■ **DATA EXCERPTS**:
'''
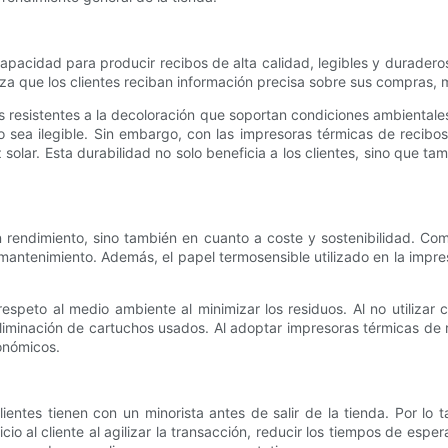
apacidad para producir recibos de alta calidad, legibles y duradero
ntiza que los clientes reciban información precisa sobre sus compras,
resistentes a la decoloración que soportan condiciones ambientales
o sea ilegible. Sin embargo, con las impresoras térmicas de recibos
z solar. Esta durabilidad no solo beneficia a los clientes, sino que t
n rendimiento, sino también en cuanto a coste y sostenibilidad. C
de mantenimiento. Además, el papel termosensible utilizado en la im
speto al medio ambiente al minimizar los residuos. Al no utilizar 
liminación de cartuchos usados. Al adoptar impresoras térmicas de r
onómicos.
ientes tienen con un minorista antes de salir de la tienda. Por lo 
o al cliente al agilizar la transacción, reducir los tiempos de espera 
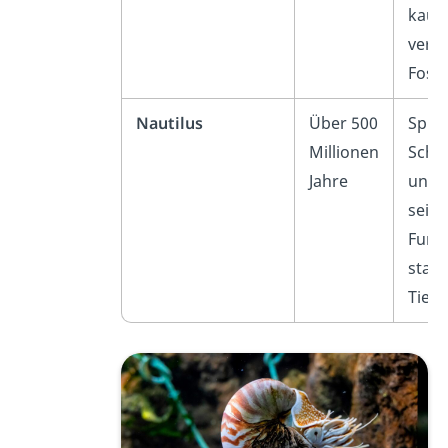
kau
verän
Foss
Nautilus
Über 500
Spira
Millionen
Schal
Jahre
unve
seit 
Funde
stabi
Tief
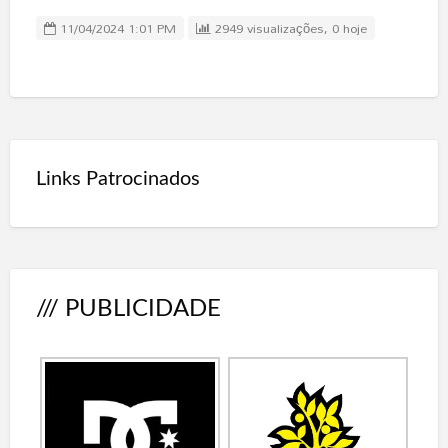
11/04/2024 1:01 PM
2949 visualizações, 0 hoje
Links Patrocinados
/// PUBLICIDADE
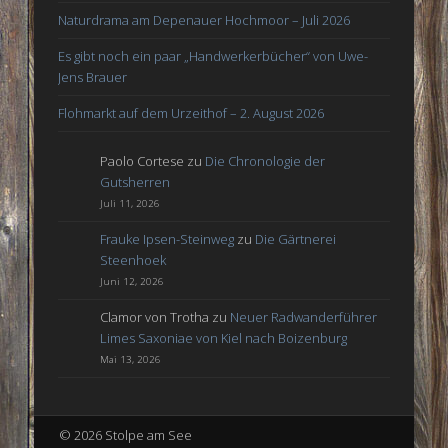
Naturdrama am Depenauer Hochmoor – Juli 2026
Es gibt noch ein paar „Handwerkerbücher“ von Uwe-
Jens Brauer
Flohmarkt auf dem Urzeithof – 2. August 2026
Paolo Cortese
zu
Die Chronologie der
Gutsherren
Juli 11, 2026
Frauke Ipsen-Steinweg
zu
Die Gärtnerei
Steenhoek
Juni 12, 2026
Clamor von Trotha
zu
Neuer Radwanderführer
Limes Saxoniae von Kiel nach Boizenburg
Mai 13, 2026
© 2026 Stolpe am See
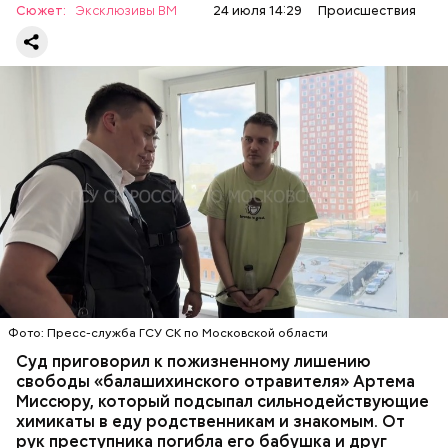
Video
Сюжет:
Эксклюзивы ВМ
24 июля 14:29
Происшествия
Все началось в июне, когда двое супругов
Видео: пресс-служба ГСУ СК по Московской области
обратились в местную больницу с жалобами на
плохое самочувствие. Врачи не смогли поставить
им точный диагноз, после чего анализы
потерпевших направили на экспертизу. В них
ОТРАВЛЕНИЯ
БАЛАШИХА
РОДИТЕЛИ
специалисты обнаружили сильнодействующий
СЛЕДСТВЕННЫЙ КОМИТЕТ
ЭКСПЕРТИЗЫ
химикат дихлорэтан, который не мог попасть в
организм супругов случайно. То же самое вещество
нашли в еде, изъятой из квартиры пострадавших.
Фото: Пресс-служба ГСУ СК по Московской области
Суд приговорил к пожизненному лишению
свободы «балашихинского отравителя» Артема
Миссюру, который подсыпал сильнодействующие
химикаты в еду родственникам и знакомым. От
рук преступника погибла его бабушка и друг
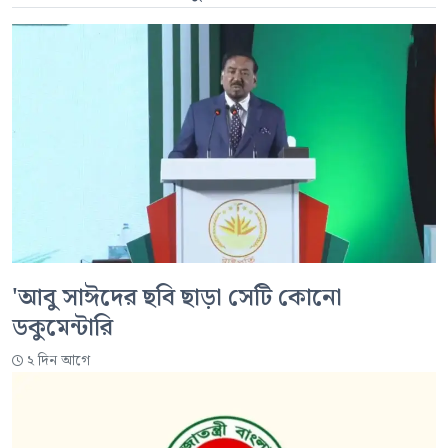
'আবু সাঈদের ছবি ছাড়া সেটি কোনো
ডকুমেন্টারি
২ দিন আগে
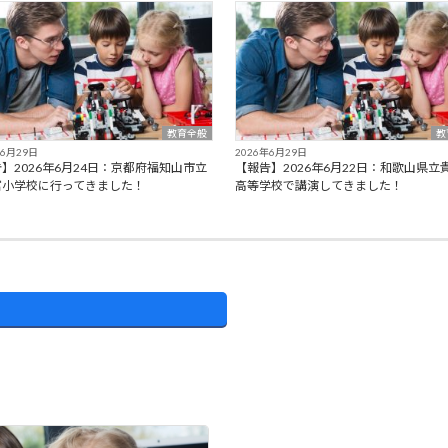
教育全般
教
年6月29日
2026年6月29日
】2026年6月24日：京都府福知山市立
【報告】2026年6月22日：和歌山県立
富小学校に行ってきました！
高等学校で講演してきました！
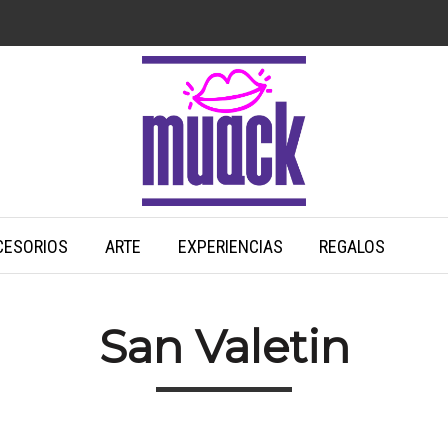
CESORIOS
ARTE
EXPERIENCIAS
REGALOS
San Valetin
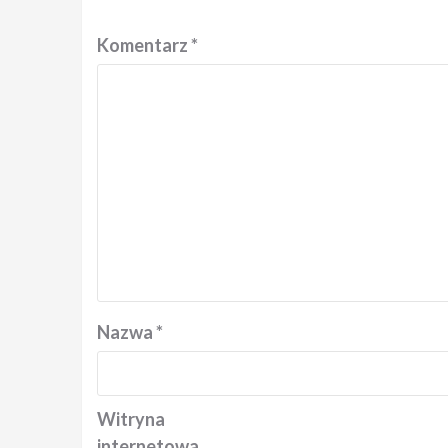
Komentarz
*
Nazwa
*
Witryna
internetowa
'''
Please retype the records above exactly, but leave out any pictures.

■ **ANSWER TO THE EXERCISE**:
apacidad para producir recibos de alta calidad, legibles y duradero
ntiza que los clientes reciban información precisa sobre sus compras,
resistentes a la decoloración que soportan condiciones ambientales
o sea ilegible. Sin embargo, con las impresoras térmicas de recibos
z solar. Esta durabilidad no solo beneficia a los clientes, sino que t
n rendimiento, sino también en cuanto a coste y sostenibilidad. C
de mantenimiento. Además, el papel termosensible utilizado en la im
speto al medio ambiente al minimizar los residuos. Al no utilizar 
liminación de cartuchos usados. Al adoptar impresoras térmicas de r
onómicos.
ientes tienen con un minorista antes de salir de la tienda. Por lo 
o al cliente al agilizar la transacción, reducir los tiempos de espera 
kau
verän
Foss
Nautilus
Über 500
Spira
Millionen
Schal
Jahre
unve
seit 
Funde
stabi
Tief
11/04/2024 1:01 PM
2949 visualizações, 0 hoje
Links Patrocinados
/// PUBLICIDADE
Naturdrama am Depenauer Hochmoor – Juli 2026
Es gibt noch ein paar „Handwerkerbücher“ von Uwe-
Jens Brauer
Flohmarkt auf dem Urzeithof – 2. August 2026
Paolo Cortese
zu
Die Chronologie der
Gutsherren
Juli 11, 2026
Frauke Ipsen-Steinweg
zu
Die Gärtnerei
Steenhoek
Juni 12, 2026
Clamor von Trotha
zu
Neuer Radwanderführer
Limes Saxoniae von Kiel nach Boizenburg
Mai 13, 2026
© 2026 Stolpe am See
Video
Сюжет:
Эксклюзивы ВМ
24 июля 14:29
Происшествия
Все началось в июне, когда двое супругов
Видео: пресс-служба ГСУ СК по Московской области
обратились в местную больницу с жалобами на
плохое самочувствие. Врачи не смогли поставить
им точный диагноз, после чего анализы
потерпевших направили на экспертизу. В них
ОТРАВЛЕНИЯ
БАЛАШИХА
РОДИТЕЛИ
специалисты обнаружили сильнодействующий
СЛЕДСТВЕННЫЙ КОМИТЕТ
ЭКСПЕРТИЗЫ
химикат дихлорэтан, который не мог попасть в
организм супругов случайно. То же самое вещество
нашли в еде, изъятой из квартиры пострадавших.
Фото: Пресс-служба ГСУ СК по Московской области
Суд приговорил к пожизненному лишению
свободы «балашихинского отравителя» Артема
Миссюру, который подсыпал сильнодействующие
химикаты в еду родственникам и знакомым. От
рук преступника погибла его бабушка и друг
'আবু সাঈদের ছবি ছাড়া সেটি কোনো
ডকুমেন্টারি
২ দিন আগে
教育全般
教
年6月29日
2026年6月29日
】2026年6月24日：京都府福知山市立
【報告】2026年6月22日：和歌山県立
富小学校に行ってきました！
高等学校で講演してきました！
CESORIOS
ARTE
EXPERIENCIAS
REGALOS
San Valetin
Komentarz
*
Nazwa
*
Witryna
internetowa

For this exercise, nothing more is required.